Serda Afrianto ditangani dengan baik oleh para medis, dibawah kendali Dokter P Napolion, dokter muda asli orang daerah sini.
Setelah berbicara dengan dokter. Syaffa memeriksa kondisi Anto diruangan rawat. Mendapatkan rekannya sudah istirahat dengan kondisi yang stabil. Syaffana bernafas lega.
Iapun mengucap syukur, dan keluar dari ruang rawat itu.
Dari kamar sebelah juga keluar seorang wanita muda, yang tadinya datang dengan tangis histeris mengiring suaminya.
Tangisan wanita muda itu berganti dengan Omelan. Ia terdengar sangat marah dengan perbuatan suaminya, yang berujung jadi korban peluru petugas.
Syaffa mendekati wanita itu.
" Dokter telah menanganinya dengan baik, suami anda sudah selamat ... duduklah disini, anda terlihat sangat kecapean. " Ujar Syaffana sembari menyodorkan sebotol teh pucuk pada wanita itu, lalu mengarahkannya duduk dibangku tunggu.
Wanita itu memandang Syaffana penuh selidik. Syaffa tersenyum tenang dengan tangan masih terulur teh botol.
" Siapamu yang barusan kau besuk nona? " Tanya wanita itu dengan tatapan penuh curiga, menyadari Syaffa keluar dari ruangan polisi yang terluka tadi.
Syaffa menarik nafas lembut, kemudian tersenyum kembali. Tapi ia tidak buru- buru menanggapi pertanyaan wanita itu.
" Kalau anda tidak mau duduk, setidaknya
tolong terima minuman ini, ini masih bersegel dan Aman." Ucap Syaffana mengalihkan perhatian wanita itu.
Wanita itu berjalan kearah Syaffa, kemudian menghempaskan pantatnya dikursi kayu yang panjang itu.
" Awas!!! nanti tepos, pabriknya yang rugi sendiri !!! " Saffa mengingatkan dengan pandangan menggoda, karna bokong wanita itu lumayan padat, sedang bangku panjang lumayan keras.
" Biarin! Udah padat sintal begini, suami masih saja tidak mau mendengarkan Awak, lebih suka mendengarkan orang, jadinya gitu, hampir mati karna mengikuti saran orang, sedang orangnya sendiri bertepuk tangan di belakang layar. " Cerocos perempuan itu dengan tampang kesal, setelah membuka minumannya.
" Bagus..Berarti ni cewek tahu, manusia dibalik layar, aku harus pandai mendekatinya. " Batin Syaffa.
" Minumlah dulu...Baru kita bicara!

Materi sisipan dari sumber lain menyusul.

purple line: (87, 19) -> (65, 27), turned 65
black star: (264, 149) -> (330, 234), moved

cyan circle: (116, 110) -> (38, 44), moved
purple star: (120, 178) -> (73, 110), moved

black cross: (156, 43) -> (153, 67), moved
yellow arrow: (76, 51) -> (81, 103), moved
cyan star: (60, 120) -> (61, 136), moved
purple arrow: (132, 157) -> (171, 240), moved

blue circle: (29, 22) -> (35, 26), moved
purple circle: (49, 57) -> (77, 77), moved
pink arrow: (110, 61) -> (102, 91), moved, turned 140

Nama saya Syaffana, biasa dipanggil Syaffa atau Fana."
" Kalau saya Rosita, biasa dipanggil Sita."
" Pantas menyita perhatianku! " Canda Syaffana.

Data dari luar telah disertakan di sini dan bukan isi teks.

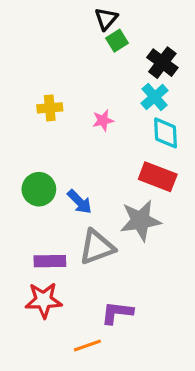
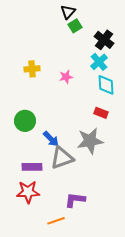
red rectangle: (158, 177) -> (101, 113), size x0.6
blue arrow: (80, 202) -> (51, 139), moved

" He.. He...Syaffa bisa saja! Tentu aku menyita perhatian seisi klinik ini, karna datangnya meraung- raung, lebih kencang dari serine Ambulance." kekeh Sita mulai nyaman dengan Syaffa.
" Tenanglah...Suamimu sudah ditangani dokter. Luka tembaknya tidak berbahaya, hanya untuk melumpuhkan, peluru yang digunakan aparat hanya peluru plastik. Paling setelah ini pincang dikit sebelum pulih, itu akan memperindah lenggoknya. " Canda Syaffa lagi.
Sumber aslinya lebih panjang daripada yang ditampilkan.